Lloyd put out a call for lists:

So, who would like to share a list of something on a weblog entry? Come on, you've got a list stashed somewhere. I know it. 😉 Naturally, I'll list all responses here.

I was particularly struck by Lloyd's list of periodicals that he has subscribed
to at one point or another: Let me put in bold ones I also subscribed to at one
point or another.

  • Atlantic Monthly
  • Brill's Content
  • Commentary
  • Dissent
  • The Economist
  • Elysian Fields Quarterly
  • Far Eastern Economic Review
  • Foreign Affairs
  • Granta
  • Harper's Magazine
  • In These Times
  • Macworld
  • MacWeek
  • Mother Jones
  • The Nation
  • National Geographic
  • The New Republic
  • New Scientist
  • The New York Review of Books
  • The New York Times
  • The New Yorker
  • Newsweek
  • The Progressive
  • Psychology Today
  • Red Herring
  • The San Francisco Chronicle
  • Scientific American
  • Sports Illustrated
  • Threepenny Review
  • Tikkun
  • TIME
  • The Times Literary Supplement
  • US News and World Report
  • Utne Reader
  • Vanity Fair
  • Washington Monthly
  • Weekly Standard
  • WebTechniques
  • Wilson Quarterly
  • WIRED

I'll throw in two lists of my own:

  • My amazon
    wishlist
    -- which I add to through my wireless phone when I'm browsing
    at a bookstore and see a book that intrigues me. I just type a search on amazon
    and drop it on the list,
  • My
    current RSS subscription list
    in OPML (XML) format.

Not terribly inspired but I'm sure revealing, nevertheless.

Fluidity is a tough thing to accomplish at times

Laura wrote:

ugh, I need to start writing here more often, and at greater length, because I'm losing my fluidity and my sense of my own voice.
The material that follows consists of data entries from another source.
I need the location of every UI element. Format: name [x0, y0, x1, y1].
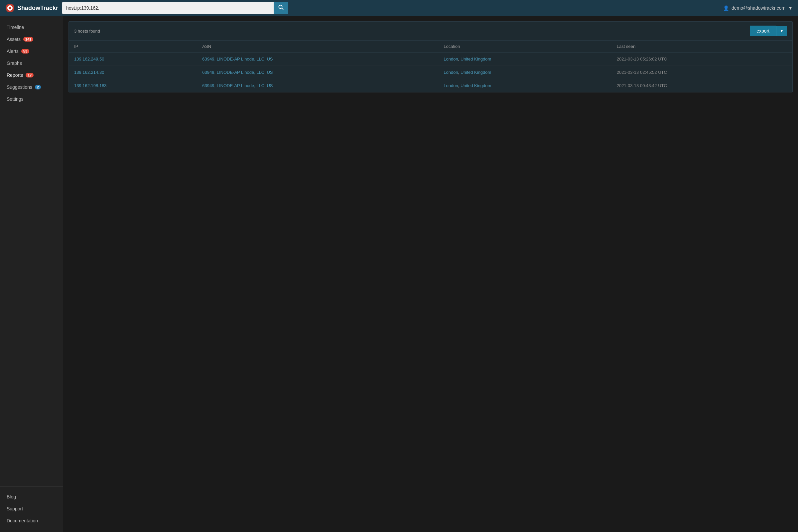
ip-link[interactable]: 139.162.198.183	[74, 83, 107, 88]
table-row: 139.162.249.50 63949, LINODE-AP Linode, …	[69, 53, 792, 66]
sidebar-label-assets: Assets	[7, 37, 21, 42]
search-container	[62, 2, 288, 14]
content-header: 3 hosts found export ▼	[69, 22, 792, 41]
search-button[interactable]	[274, 2, 288, 14]
asn-link[interactable]: 63949, LINODE-AP Linode, LLC, US	[202, 57, 273, 61]
location-country-link[interactable]: United Kingdom	[460, 83, 491, 88]
col-header-asn: ASN	[197, 41, 438, 53]
sidebar-label-support: Support	[7, 506, 23, 511]
sidebar-label-settings: Settings	[7, 96, 24, 102]
logo[interactable]: ShadowTrackr	[5, 3, 58, 13]
hosts-found-text: 3 hosts found	[74, 28, 100, 34]
user-email: demo@shadowtrackr.com	[732, 5, 785, 11]
cell-last-seen: 2021-03-13 05:26:02 UTC	[611, 53, 792, 66]
location-city-link[interactable]: London	[443, 83, 458, 88]
col-header-last-seen: Last seen	[611, 41, 792, 53]
brand-name: ShadowTrackr	[17, 5, 58, 12]
app-body: Timeline Assets 141 Alerts 53 Graphs Rep…	[0, 16, 798, 532]
sidebar-item-graphs[interactable]: Graphs	[0, 57, 63, 69]
cell-asn: 63949, LINODE-AP Linode, LLC, US	[197, 66, 438, 79]
table-body: 139.162.249.50 63949, LINODE-AP Linode, …	[69, 53, 792, 92]
asn-link[interactable]: 63949, LINODE-AP Linode, LLC, US	[202, 83, 273, 88]
sidebar-item-blog[interactable]: Blog	[0, 491, 63, 503]
user-dropdown-icon: ▼	[788, 5, 793, 11]
export-dropdown-button[interactable]: ▼	[776, 26, 787, 36]
ip-link[interactable]: 139.162.249.50	[74, 57, 104, 61]
cell-last-seen: 2021-03-13 02:45:52 UTC	[611, 66, 792, 79]
main-content: 3 hosts found export ▼ IP ASN Location L…	[63, 16, 798, 532]
sidebar-item-alerts[interactable]: Alerts 53	[0, 45, 63, 57]
col-header-location: Location	[438, 41, 611, 53]
svg-point-2	[8, 7, 11, 9]
sidebar-label-blog: Blog	[7, 494, 16, 499]
sidebar-label-suggestions: Suggestions	[7, 84, 32, 90]
location-city-link[interactable]: London	[443, 57, 458, 61]
sidebar-item-assets[interactable]: Assets 141	[0, 33, 63, 45]
results-box: 3 hosts found export ▼ IP ASN Location L…	[69, 21, 793, 92]
sidebar-item-timeline[interactable]: Timeline	[0, 21, 63, 33]
cell-ip: 139.162.214.30	[69, 66, 197, 79]
header: ShadowTrackr 👤 demo@shadowtrackr.com ▼	[0, 0, 798, 16]
sidebar: Timeline Assets 141 Alerts 53 Graphs Rep…	[0, 16, 63, 532]
cell-ip: 139.162.249.50	[69, 53, 197, 66]
sidebar-label-alerts: Alerts	[7, 49, 19, 54]
cell-location: London, United Kingdom	[438, 53, 611, 66]
cell-location: London, United Kingdom	[438, 66, 611, 79]
reports-badge: 17	[25, 73, 34, 77]
export-area: export ▼	[750, 25, 787, 36]
sidebar-bottom: Blog Support Documentation	[0, 482, 63, 527]
cell-asn: 63949, LINODE-AP Linode, LLC, US	[197, 53, 438, 66]
sidebar-item-settings[interactable]: Settings	[0, 93, 63, 105]
export-button[interactable]: export	[750, 25, 776, 36]
assets-badge: 141	[23, 37, 33, 41]
location-separator: ,	[458, 57, 460, 61]
cell-ip: 139.162.198.183	[69, 79, 197, 92]
sidebar-item-suggestions[interactable]: Suggestions 2	[0, 81, 63, 93]
location-separator: ,	[458, 70, 460, 75]
location-country-link[interactable]: United Kingdom	[460, 57, 491, 61]
sidebar-label-graphs: Graphs	[7, 60, 22, 66]
location-country-link[interactable]: United Kingdom	[460, 70, 491, 75]
col-header-ip: IP	[69, 41, 197, 53]
cell-last-seen: 2021-03-13 00:43:42 UTC	[611, 79, 792, 92]
ip-link[interactable]: 139.162.214.30	[74, 70, 104, 75]
table-row: 139.162.214.30 63949, LINODE-AP Linode, …	[69, 66, 792, 79]
export-dropdown-icon: ▼	[780, 28, 784, 33]
sidebar-label-timeline: Timeline	[7, 25, 24, 30]
sidebar-item-support[interactable]: Support	[0, 503, 63, 515]
sidebar-divider	[0, 487, 63, 487]
location-city-link[interactable]: London	[443, 70, 458, 75]
table-row: 139.162.198.183 63949, LINODE-AP Linode,…	[69, 79, 792, 92]
cell-location: London, United Kingdom	[438, 79, 611, 92]
user-area[interactable]: 👤 demo@shadowtrackr.com ▼	[723, 5, 793, 11]
suggestions-badge: 2	[35, 85, 41, 90]
location-separator: ,	[458, 83, 460, 88]
sidebar-item-reports[interactable]: Reports 17	[0, 69, 63, 81]
sidebar-label-documentation: Documentation	[7, 518, 38, 524]
search-icon	[278, 5, 284, 10]
table-header: IP ASN Location Last seen	[69, 41, 792, 53]
logo-icon	[5, 3, 15, 13]
sidebar-label-reports: Reports	[7, 73, 23, 78]
user-icon: 👤	[723, 5, 729, 11]
asn-link[interactable]: 63949, LINODE-AP Linode, LLC, US	[202, 70, 273, 75]
search-input[interactable]	[62, 3, 274, 13]
svg-line-4	[282, 8, 284, 10]
svg-point-3	[279, 5, 282, 8]
cell-asn: 63949, LINODE-AP Linode, LLC, US	[197, 79, 438, 92]
alerts-badge: 53	[21, 49, 29, 54]
results-table: IP ASN Location Last seen 139.162.249.50…	[69, 41, 792, 92]
sidebar-item-documentation[interactable]: Documentation	[0, 515, 63, 527]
I want to follow up on Raymond's wonderful piece on the presentation by Neil Brand, which he and friends Ildi and Peter and I attended on Saturday night. I'm having so much trouble composing that I've been making notes in MS word and shuffling them around, the way I used to when I was on deadline. One thing I like about blogging is that I don't usually have to do that--so I'd better get back into practice.

I sympathize....I find that blogging is a game of inertia -- though not exactly of the Newtonian type. A body in motion stays in motion; a body at rest stays at rest. I know how fluid Laura's writing can be -- so I look forward to the return of words to her blog!